Prämieneinnahmen. Die Prämieneinnahmen der Lebensversicherung sind wegen des großen Sparanteils nicht so aussagefähig wie die der Sachversicherung. Im Unterschied zu Kompositversicherern wird die Bruttorechnung ohne Abzug der Rückversicherung vorgelegt. Die Anteile der Rückversicherer an den Beiträgen werden getrennt ausgewiesen: In der Lebensversicherung gehen weit weniger Beiträge an die Rückversicherer als in der Sachversicherung. Tod ist eben gut kalkulierbar. Wichtig ist jedoch, ob die Rückversicherung in der Rechnungsperiode dem Erstversicherer einen Ertrag, was die Ausnahme ist, oder – wie üblich – einen Aufwand gebracht hat. Wenn allerdings über die Jahre größere Summen an die Rückversicherer fließen, dann sind dorthin wohl auch größere Teile des Gewinns mitgeflossen, die den Versicherten bei der Gewinnbeteiligung fehlen. Das Problem der Bilanzanalyse ist, dass der Sparanteil der gemischten Lebensversicherung oder der Leibrentenversicherung nicht getrennt ausgewiesen wird, obwohl der Sparanteil nicht zum Unternehmensgewinn beiträgt. Die Prämieneinnahmen werden ohnedies durch die automatischen dynamischen Anpassungen nach oben getrieben. Ein hohes Prämienwachstum kann ein geringeres Ergebnis bedeuten, wenn es auf Neugeschäft zurückzuführen ist. Denn, so paradox es klingt, das Neugeschäft belastet die Bilanz: Die hohen Abschlusskosten müssen sofort als Aufwand verrechnet werden.
Versicherungssumme. Lebensversicherungsbestände werden an den Vertragsstückzahlen und den Versicherungssummen gemessen. Sie bieten sich als geeignetster gemeinsamer Nenner an. Der Selbstbehalt ist meist sehr groß, da normalerweise nur die besonders hohen Versicherungssummen rückversichert werden. Anhand der durchschnittlichen Versicherungssumme je Vertrag kann die Relation von Versicherungsleistungen und Betriebsaufwendungen beurteilt werden: Kleine Verträge schaffen relativ höhere Aufwendungen. Hohe durchschnittliche Prämien erklären sich durch hohe Sparanteile oder hohes Eintrittsalter der Versicherten. Das Verhältnis von Deckungsrückstellung und Bestand an Versicherungssummen sagt etwas über die Erreichung der Sparziele aus: Ein junger Versicherungsbestand hat niedrige, ein alter Versicherungsbestand hohe Werte.

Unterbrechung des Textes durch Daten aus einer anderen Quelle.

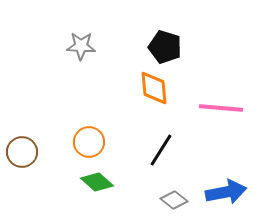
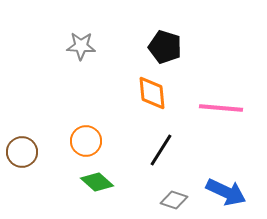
orange diamond: moved 2 px left, 5 px down
orange circle: moved 3 px left, 1 px up
blue arrow: rotated 36 degrees clockwise
gray diamond: rotated 20 degrees counterclockwise
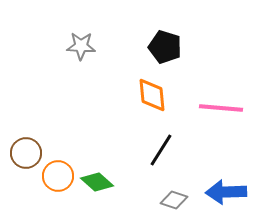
orange diamond: moved 2 px down
orange circle: moved 28 px left, 35 px down
brown circle: moved 4 px right, 1 px down
blue arrow: rotated 153 degrees clockwise
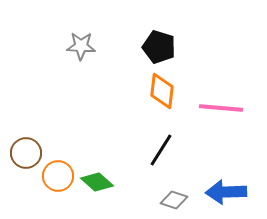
black pentagon: moved 6 px left
orange diamond: moved 10 px right, 4 px up; rotated 12 degrees clockwise
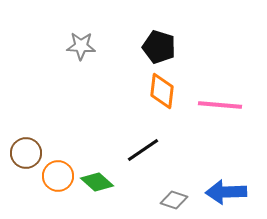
pink line: moved 1 px left, 3 px up
black line: moved 18 px left; rotated 24 degrees clockwise
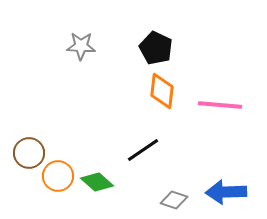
black pentagon: moved 3 px left, 1 px down; rotated 8 degrees clockwise
brown circle: moved 3 px right
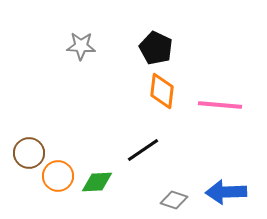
green diamond: rotated 44 degrees counterclockwise
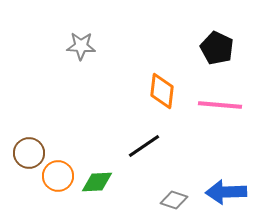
black pentagon: moved 61 px right
black line: moved 1 px right, 4 px up
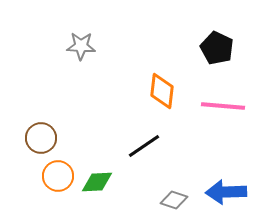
pink line: moved 3 px right, 1 px down
brown circle: moved 12 px right, 15 px up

Erträge aus Kapitalanlagen. In dieser Position werden Erträge aus Aktionärs- und Versichertengeldern vermengt. Daher müssen die Lebensversicherer mindestens 90 Prozent ihrer Überschüsse an die Versicherten ausschütten. Zur Zuordnung der Gewinne auf die einzelnen Sparten gibt es mathematische Formeln, die mit dem Geschäftsplan vom Bundesaufsichtsamt genehmigt wurden. Die Schlüssel sind allerdings meist so angelegt, dass große Teile der Gewinne auf Sparten gelenkt werden können, bei denen nicht ausgeschüttet werden muss. Zudem werden die Kosten dort angesiedelt, wo sie den Überschuss reduzieren. Auf die Deckungsrückstellung entfallen 90 Prozent der Kapitalanlagen bei Lebensversicherungen. Sie müssen besonders sicher angelegt werden. Daher sind sie ein vom übrigen Vermögen getrenntes Sondervermögen, dessen Bestand im Deckungsstockverzeichnis nachgewiesen und von einem Treuhänder überwacht wird.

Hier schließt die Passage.